Copy the data exactly, pictures aside.

=== Input material ===

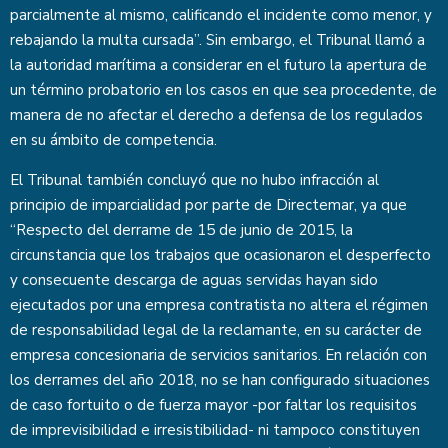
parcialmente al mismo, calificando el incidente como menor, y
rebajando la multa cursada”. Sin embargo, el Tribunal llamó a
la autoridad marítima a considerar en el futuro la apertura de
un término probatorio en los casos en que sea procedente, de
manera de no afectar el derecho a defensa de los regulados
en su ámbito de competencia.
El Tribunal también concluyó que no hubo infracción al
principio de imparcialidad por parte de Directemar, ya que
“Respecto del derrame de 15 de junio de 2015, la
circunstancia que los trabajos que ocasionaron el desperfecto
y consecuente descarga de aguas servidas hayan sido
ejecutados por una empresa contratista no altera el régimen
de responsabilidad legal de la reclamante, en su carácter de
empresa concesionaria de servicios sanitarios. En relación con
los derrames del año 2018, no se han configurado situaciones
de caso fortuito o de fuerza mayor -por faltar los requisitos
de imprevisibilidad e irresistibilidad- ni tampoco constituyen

===

▸ Answer below
parcialmente al mismo, calificando el incidente como menor, y
rebajando la multa cursada”. Sin embargo, el Tribunal llamó a
la autoridad marítima a considerar en el futuro la apertura de
un término probatorio en los casos en que sea procedente, de
manera de no afectar el derecho a defensa de los regulados
en su ámbito de competencia.
El Tribunal también concluyó que no hubo infracción al
principio de imparcialidad por parte de Directemar, ya que
“Respecto del derrame de 15 de junio de 2015, la
circunstancia que los trabajos que ocasionaron el desperfecto
y consecuente descarga de aguas servidas hayan sido
ejecutados por una empresa contratista no altera el régimen
de responsabilidad legal de la reclamante, en su carácter de
empresa concesionaria de servicios sanitarios. En relación con
los derrames del año 2018, no se han configurado situaciones
de caso fortuito o de fuerza mayor -por faltar los requisitos
de imprevisibilidad e irresistibilidad- ni tampoco constituyen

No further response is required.